Paul Pimentel of Edgartown has been driving an electric car around Martha’s Vineyard for six years and never had an issue with running out of electricity.

“No I have not, because the prospect of that means walking home,” said Mr. Pimentel with a laugh. “I can go back and forth to the ferry or over to West Tisbury three or four times, in any one day and not recharge.”

Mr. Pimentel, senior vice president of the energy company Noresco, has figured out to the penny how much he realizes in savings from his car, compared with a similar gas powered vehicle. He also utilizes solar power at his home, so when the sun is shining he charges the vehicle directly from his solar panels, reducing operating costs further.

But he is not content to save money for himself. For him, it is a movement.

South Mountain Company offers electric vehicle financial incentives and charging stations for to its employees. — Mark Alan Lovewell

“One of my goals is to try to get the Island to convert to electric vehicles because it’s a perfect application, in my opinion,” he said.

Mr. Pimentel is not alone in his sentiment. Many electric vehicle enthusiasts say the Island is a perfect test track, with its limited geographical boundaries and its low speed limits. But it’s not just individuals leading the way.

The Vineyard Transit Authority (VTA) has plans to convert its entire fleet of buses to electric power. In June the first phase begins with six new all-electric buses due to arrive. The buses have a range of 150 to 170 miles.

“Some of our routes do fit in that frame,” said VTA administrator Angela Grant. “Certainly in the shoulder season our routes all fall in that 150 to 200 mile range per day. Our busiest routes don’t quite do that, they exceed that.”

For now, the electric buses will run on the shorter routes, with a portable charger at the ready if the buses run low on battery power.

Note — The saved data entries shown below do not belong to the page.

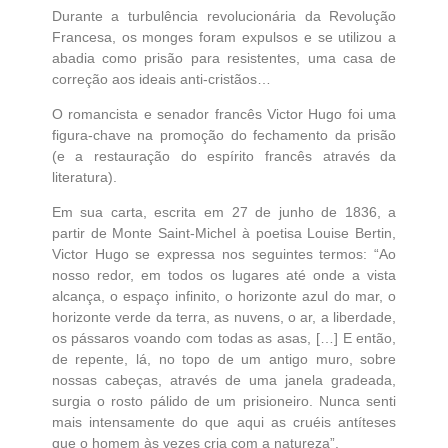
Durante a turbulência revolucionária da Revolução
Francesa, os monges foram expulsos e se utilizou a
abadia como prisão para resistentes, uma casa de
correção aos ideais anti-cristãos…
O romancista e senador francês Victor Hugo foi uma
figura-chave na promoção do fechamento da prisão
(e a restauração do espírito francês através da
literatura).
Em sua carta, escrita em 27 de junho de 1836, a
partir de Monte Saint-Michel à poetisa Louise Bertin,
Victor Hugo se expressa nos seguintes termos: “Ao
nosso redor, em todos os lugares até onde a vista
alcança, o espaço infinito, o horizonte azul do mar, o
horizonte verde da terra, as nuvens, o ar, a liberdade,
os pássaros voando com todas as asas, […] E então,
de repente, lá, no topo de um antigo muro, sobre
nossas cabeças, através de uma janela gradeada,
surgia o rosto pálido de um prisioneiro. Nunca senti
mais intensamente do que aqui as cruéis antíteses
que o homem às vezes cria com a natureza”.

“I’m hoping by the second week in July we’ll be on the road at least on the two park and rides [Tisbury and Edgartown],” Ms. Grant said. “Those will have a pretty significant impact in terms of noise initially, and obviously air quality, because they’re right in town centers.”

Eventually, the VTA plans to install conductive plates in the ground at key bus stops, so buses can charge while waiting for the next run.

The savings is big - no gas price sticker shot and lower maintenance costs — but the issue of limited range remains. — Mark Alan Lovewell

The town of Oak Bluffs is currently leasing four electric vehicles. With rebates, including a large one from a special state program for municipalities, the town pays about $300 per year, per vehicle. Charging stations are located in the town library parking lot where town employees from the board of health, building department, assessors department, and library leave them to charge overnight.

“They’re working great,” said town administrator Bob Whritenour. “The performance and comfort exceeded my initial expectations. The only real problem that we had with them, there were difficulties a couple of days this year when the temperature was zero. One of them was very, very low on power and was having trouble keeping charged. Aside from that sort of anomaly, they have been hugely dependable.”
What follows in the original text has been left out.